ASSIGNMENT: Line by line, return the listing exactly, without any of the images.

* * *

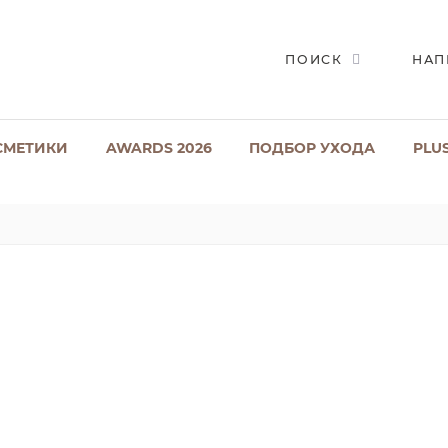
ПОИСК
НАП
СМЕТИКИ
AWARDS 2026
ПОДБОР УХОДА
PLU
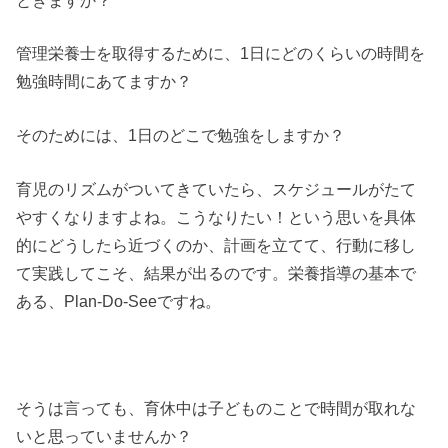
ときますか？
管理栄養士を取得するために、1日にどのくらいの時間を
勉強時間にあてますか？
そのためには、1日のどこで勉強をしますか？
育児のリズムがついてきていたら、スケジュールがたて
やすくなりますよね。こうなりたい！という思いを具体
的にどうしたら近づくのか、計画を立てて、行動に移し
て実践してこそ、結果が出るのです。栄養指導の基本で
ある、Plan-Do-Seeですね。
そうは言っても、育休中は子どものことで時間が取れな
いと思っていませんか？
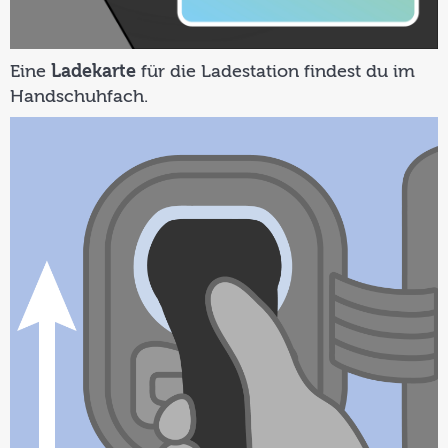
Eine
Ladekarte
für die Ladestation findest du im
Handschuhfach.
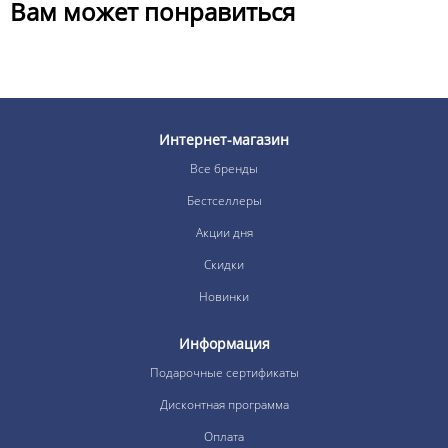
Вам может понравиться
Интернет-магазин
Все бренды
Бестселлеры
Акции дня
Скидки
Новинки
Информация
Подарочные сертификаты
Дисконтная программа
Оплата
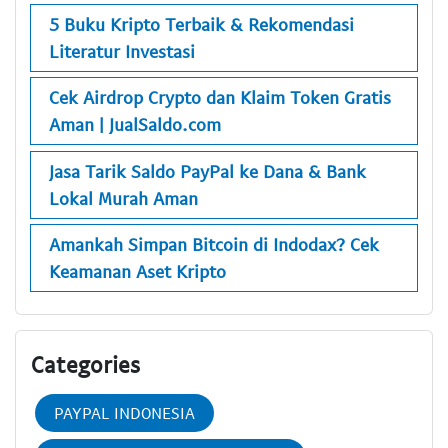
5 Buku Kripto Terbaik & Rekomendasi
Literatur Investasi
Cek Airdrop Crypto dan Klaim Token Gratis
Aman | JualSaldo.com
Jasa Tarik Saldo PayPal ke Dana & Bank
Lokal Murah Aman
Amankah Simpan Bitcoin di Indodax? Cek
Keamanan Aset Kripto
Categories
PAYPAL INDONESIA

* * *

THE ANSWER:
ПОИСК
НАП
СМЕТИКИ
AWARDS 2026
ПОДБОР УХОДА
PLU
ときますか？
管理栄養士を取得するために、1日にどのくらいの時間を
勉強時間にあてますか？
そのためには、1日のどこで勉強をしますか？
育児のリズムがついてきていたら、スケジュールがたて
やすくなりますよね。こうなりたい！という思いを具体
的にどうしたら近づくのか、計画を立てて、行動に移し
て実践してこそ、結果が出るのです。栄養指導の基本で
ある、Plan-Do-Seeですね。
そうは言っても、育休中は子どものことで時間が取れな
いと思っていませんか？
Eine
Ladekarte
für die Ladestation findest du im
Handschuhfach.
Вам может понравиться
Интернет-магазин
Все бренды
Бестселлеры
Акции дня
Скидки
Новинки
Информация
Подарочные сертификаты
Дисконтная программа
Оплата
5 Buku Kripto Terbaik & Rekomendasi
Literatur Investasi
Cek Airdrop Crypto dan Klaim Token Gratis
Aman | JualSaldo.com
Jasa Tarik Saldo PayPal ke Dana & Bank
Lokal Murah Aman
Amankah Simpan Bitcoin di Indodax? Cek
Keamanan Aset Kripto
Categories
PAYPAL INDONESIA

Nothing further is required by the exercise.